The organization took on $250,000 in operational debt in 2020, without an in-person fair to sustain its business model. A virtual fair, headlined by Margaret Cho, took place last year due to the pandemic.

Donations will also help benefit Folsom Street Event's sex-positive community center at 145 Ninth Street. While Folsom Street Events currently leases the space, it is hoping to buy it and turn it into a co-op.

"I hope folks recognize that the way we continue to have amazing arts and cultural events is by supporting them," Adeyoha said. "So, please show up and support."

Of course, this is also a big week for circuit parties — the biggest since the start of the COVID-19 pandemic — with seven scheduled between Friday night and Monday morning.

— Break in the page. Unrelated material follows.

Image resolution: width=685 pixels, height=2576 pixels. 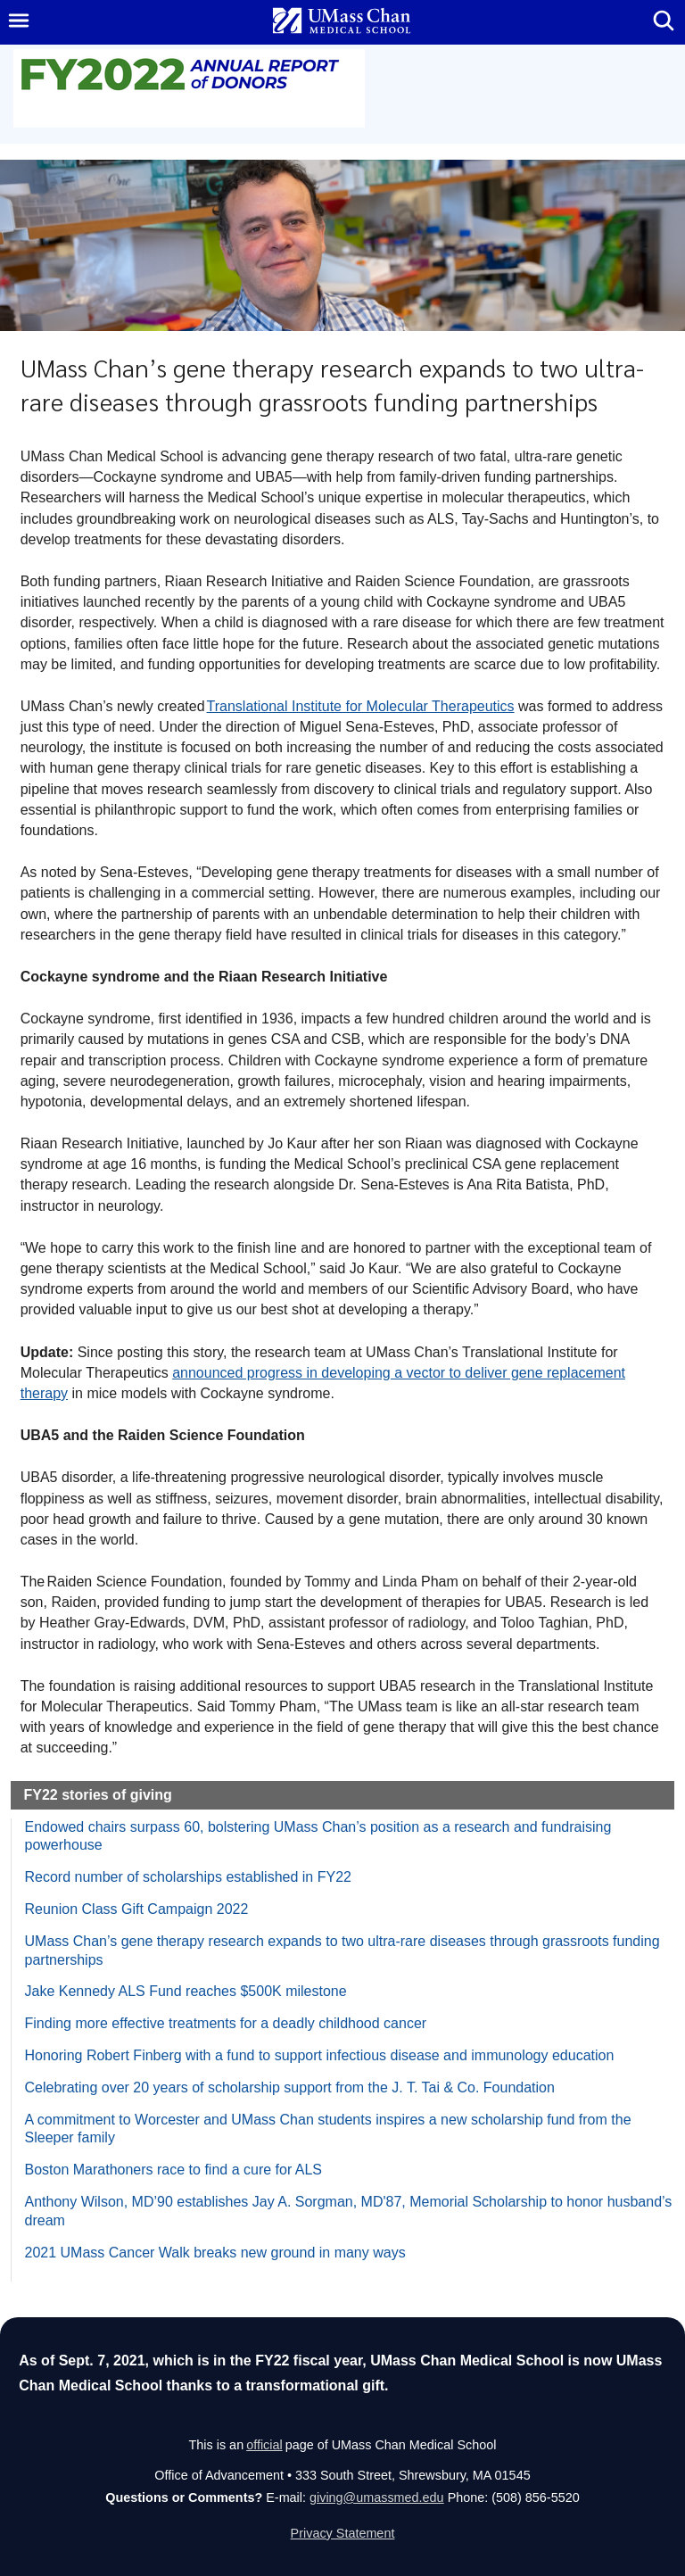 I want to click on Reunion Class Gift Campaign 2022, so click(x=137, y=1909).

Cecil Russell, a gay man who is the head of Cecil Russell Presents and Gloss magazine, is producing or co-producing several, including Matinee Pervert XXL at The Midway Saturday, September 25, at 10 p.m. and Hot Tea at Audio the following day at 5 p.m.

Russell, like Adeyoha, said health orders would be followed. He told the B.A.R. all party attendees will have to show proof of vaccination and follow city guidelines for indoor venues.

"Pride was big for us but this is probably more people coming in than Pride," Russell said. "It's going to be great production, great DJs — probably some of the best DJs we've had in a couple years."